Séance du 7 mars 2022

Séance organisée par Anna Korba et Erwan Le Pennec

Lieu : IHP, amphi Darboux


14.00 : Lionel Riou-Durand (University of Warwick)

Titre : Metropolis Adjusted Langevin Trajectories: a robust alternative to Hamiltonian Monte-Carlo

Résumé : Sampling approximations for high dimensional statistical models often rely on so-called gradient-based MCMC algorithms. It is now well established that these samplers scale better with the dimension than other state of the art MCMC samplers, but are also more sensitive to tuning [5]. Among these, Hamiltonian Monte Carlo is a widely used sampling method shown to achieve gold standard d^{​​​​​1/4}​​​​​ scaling with respect to the dimension [1]. However it is also known that its efficiency is quite sensible to the choice of integration time, see e.g. [4], [2]. This problem is related to periodicity in the autocorrelations induced by the deterministic trajectories of Hamiltonian dynamics. To tackle this issue, we develop a robust alternative to HMC built upon Langevin diffusions (namely Metropolis Adjusted Langevin Trajectories, or MALT), inducing randomness in the trajectories through a continuous refreshment of the velocities. We study the optimal scaling problem for MALT and recover the d^{​​​​​1/4}​​​​​ scaling of HMC proven in [1] without additional assumptions. Furthermore we highlight the fact that autocorrelations for MALT can be controlled by a uniform and monotonous bound thanks to the randomness induced in the trajectories, and therefore achieves robustness to tuning. Finally, we compare our approach to Randomized HMC ([2], [3]) and establish quantitative contraction rates for the 2-Wasserstein distance that support the choice of Langevin dynamics.

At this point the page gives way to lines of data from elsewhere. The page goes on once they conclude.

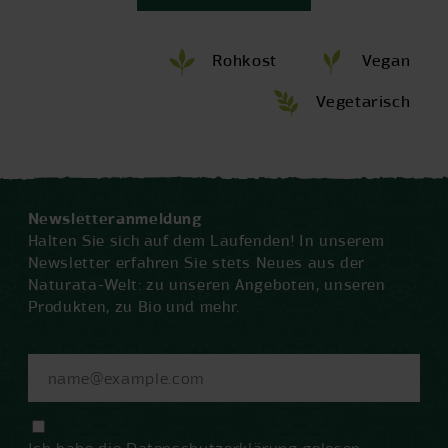
Rohkost
Vegan
Vegetarisch
Newsletteranmeldung
Halten Sie sich auf dem Laufenden! In unserem
Newsletter erfahren Sie stets Neues aus der
Naturata-Welt: zu unseren Angeboten, unseren
Produkten, zu Bio und mehr.
Ich habe die
Datenschutzerklärung
gelesen.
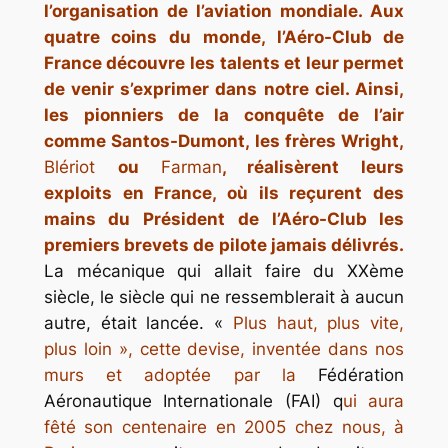
l’organisation de l’aviation mondiale. Aux
quatre coins du monde, l’Aéro-Club de
France découvre les talents et leur permet
de venir s’exprimer dans notre ciel. Ainsi,
les pionniers de la conquête de l’air
comme Santos-Dumont, les frères Wright,
Blériot
ou
Farman
, réalisèrent leurs
exploits en France, où ils reçurent des
mains du Président de l’Aéro-Club les
premiers brevets de pilote jamais délivrés.
La mécanique qui allait faire du XXème
siècle, le siècle qui ne ressemblerait à aucun
autre, était lancée. «
Plus haut, plus vite,
plus loin », cette devise, inventée dans nos
murs et adoptée par la
Fédération
Aéronautique Internationale (FAI) q
ui aura
fêté son centenaire en 2005 chez nous, à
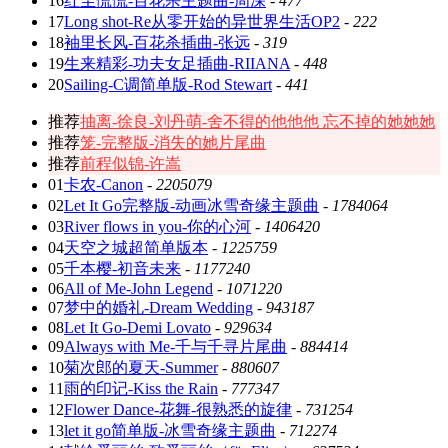
16
红尘慌慌-百花杀主题曲-周深
-
477
17
Long shot-Re从零开始的异世界生活OP2
-
222
18
袖里长风-百花杀插曲-张远
-
319
19
生来精彩-功夫女足插曲-RIIANA
-
448
20
Sailing-C调简单版-Rod Stewart
-
441
推荐
抽离-徐良-刘丹萌-舍不得的他他他 忘不掉的她她她
推荐
笼-完整版-消失的她片尾曲
推荐
前程似锦-许嵩
01
卡农-Canon
-
2205079
02
Let It Go完整版-动画冰雪奇缘主题曲
-
1784064
03
River flows in you-你的心河
-
1406420
04
天空之城超简单版本
-
1225759
05
千本樱-初音未来
-
1177240
06
All of Me-John Legend
-
1071220
07
梦中的婚礼-Dream Wedding
-
943187
08
Let It Go-Demi Lovato
-
929634
09
Always with Me-千与千寻片尾曲
-
884414
10
菊次郎的夏天-Summer
-
880607
11
雨的印记-Kiss the Rain
-
777347
12
Flower Dance-花舞-很熟悉的旋律
-
731254
13
let it go简单版-冰雪奇缘主题曲
-
712274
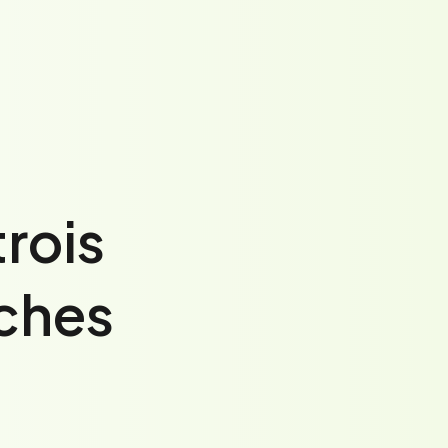
rois
oches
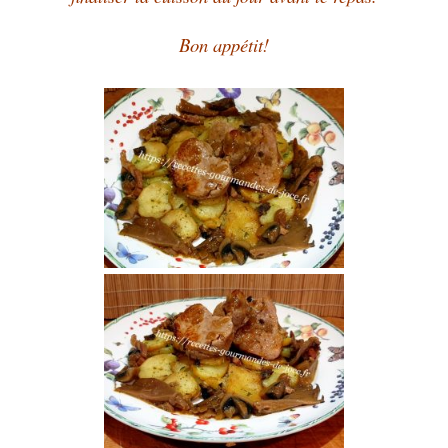
Bon appétit!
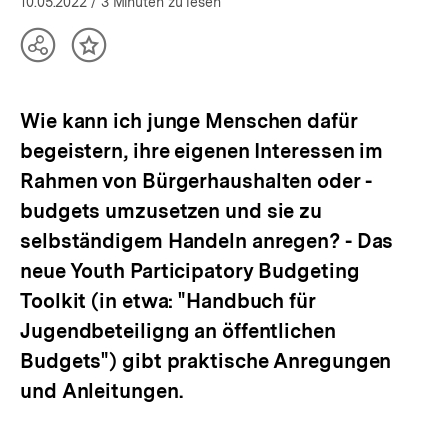
10.05.2022
/ 3 Minuten zu lesen
Teilen
Inhalt
Optionen
merken
anzeigen
Wie kann ich junge Menschen dafür
begeistern, ihre eigenen Interessen im
Rahmen von Bürgerhaushalten oder -
budgets umzusetzen und sie zu
selbständigem Handeln anregen? - Das
neue Youth Participatory Budgeting
Toolkit (in etwa: "Handbuch für
Jugendbeteiligng an öffentlichen
Budgets") gibt praktische Anregungen
und Anleitungen.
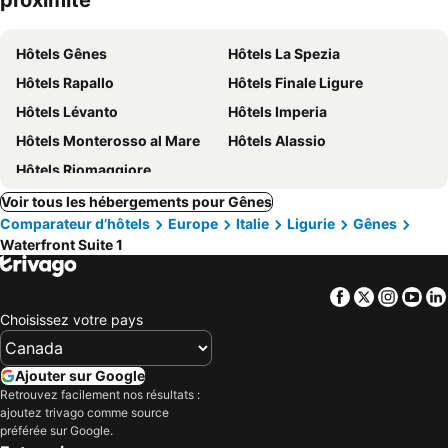
proximité
Hôtels Gênes
Hôtels La Spezia
Hôtels Rapallo
Hôtels Finale Ligure
Hôtels Lévanto
Hôtels Imperia
Hôtels Monterosso al Mare
Hôtels Alassio
Hôtels Riomaggiore
Voir tous les hébergements pour Gênes
Comparateur d’hôtels
Europe
Italie
Ligurie
Gênes
Waterfront Suite 1
Facebook
Twitter
Insta
Yo
Choisissez votre pays
Ajouter sur Google
Retrouvez facilement nos résultats :
ajoutez trivago comme source
préférée sur Google.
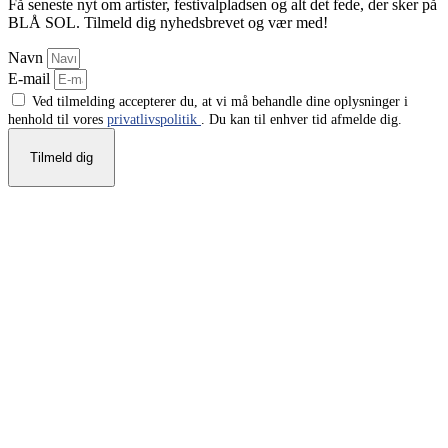
Få seneste nyt om artister, festivalpladsen og alt det fede, der sker på
BLÅ SOL. Tilmeld dig nyhedsbrevet og vær med!
Navn
E-mail
Ved tilmelding accepterer du, at vi må behandle dine oplysninger i
henhold til vores
privatlivspolitik
. Du kan til enhver tid afmelde dig.
Tilmeld dig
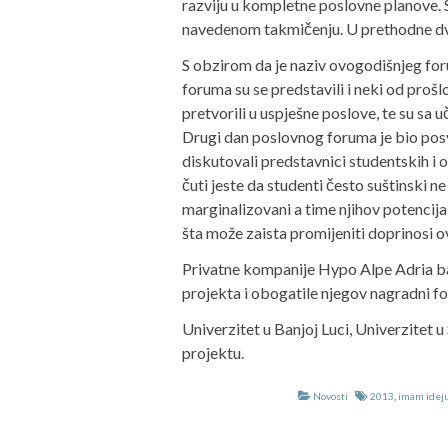
razviju u kompletne poslovne planove. S
navedenom takmičenju. U prethodne dvije
S obzirom da je naziv ovogodišnjeg for
foruma su se predstavili i neki od prošl
pretvorili u uspješne poslove, te su sa u
Drugi dan poslovnog foruma je bio po
diskutovali predstavnici studentskih i
čuti jeste da studenti često suštinski ne
marginalizovani a time njihov potencija
šta može zaista promijeniti doprinosi o
Privatne kompanije Hypo Alpe Adria ba
projekta i obogatile njegov nagradni fo
Univerzitet u Banjoj Luci, Univerzitet u
projektu.
Novosti
2013
,
imam idej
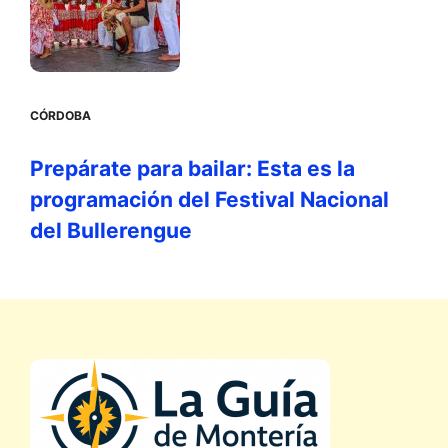
CÓRDOBA
Prepárate para bailar: Esta es la
programación del Festival Nacional
del Bullerengue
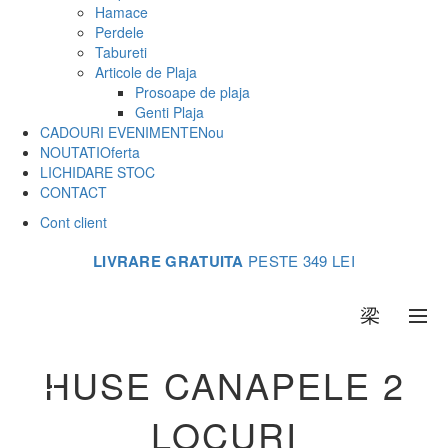
Hamace
Perdele
Tabureti
Articole de Plaja
Prosoape de plaja
Genti Plaja
CADOURI EVENIMENTE
Nou
NOUTATI
Oferta
LICHIDARE STOC
CONTACT
Cont client
LIVRARE GRATUITA
PESTE 349 LEI
0
HUSE CANAPELE 2
LOCURI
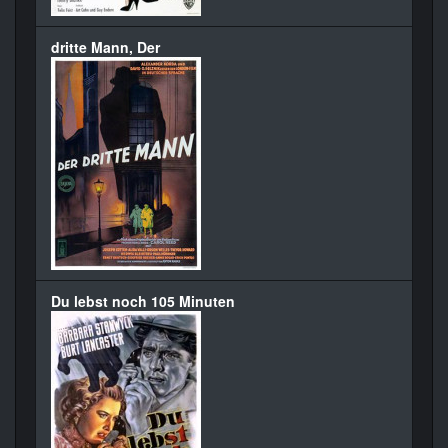
dritte Mann, Der
Du lebst noch 105 Minuten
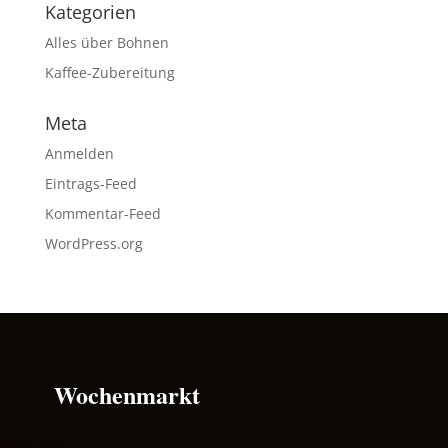
Kategorien
Alles über Bohnen
Kaffee-Zubereitung
Meta
Anmelden
Eintrags-Feed
Kommentar-Feed
WordPress.org
Wochenmarkt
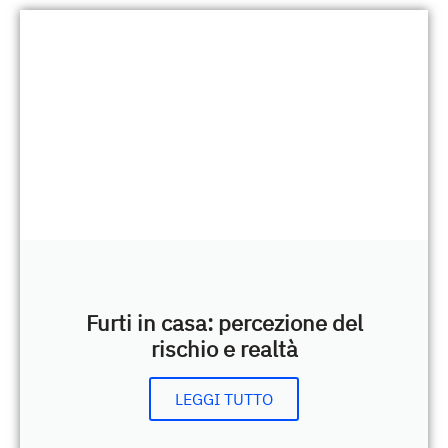
Furti in casa: percezione del
rischio e realtà
LEGGI TUTTO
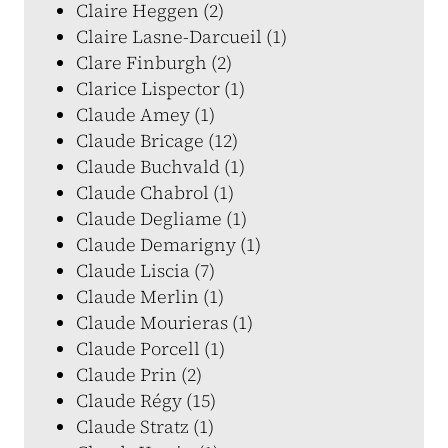
Claire Heggen (2)
Claire Lasne-Darcueil (1)
Clare Finburgh (2)
Clarice Lispector (1)
Claude Amey (1)
Claude Bricage (12)
Claude Buchvald (1)
Claude Chabrol (1)
Claude Degliame (1)
Claude Demarigny (1)
Claude Liscia (7)
Claude Merlin (1)
Claude Mourieras (1)
Claude Porcell (1)
Claude Prin (2)
Claude Régy (15)
Claude Stratz (1)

15.00 : Pierre Ablin (CNRS - Université Paris-Dauphine - PSL University)

Titre : Training neural networks with orthogonal weights

Résumé : Imposing an orthogonality constraint on the weights of a neural network is an appealing thing to do: it helps mitigating gradient vanishing / explosion issues, it allows to invert the layer without pain, and it defines norm-preserving transforms. However, training neural networks with orthogonal weights is not straightforward, since it is an optimization problem on a manifold. Standard optimization algorithms on manifolds iterate two steps: first, a descent direction is computed, and then a step is taken in that direction while staying on the manifold. Unfortunately, for orthogonal matrices, it is computationally demanding to move while staying on the manifold, making such methods expensive. We introduce a cheaper iterative strategy that allows iterates to move away from the manifold, but that "lands" on the manifold: it provably converges towards stationary points of the problem. This method has the potential to accelerate greatly the training of neural networks with orthogonal weights.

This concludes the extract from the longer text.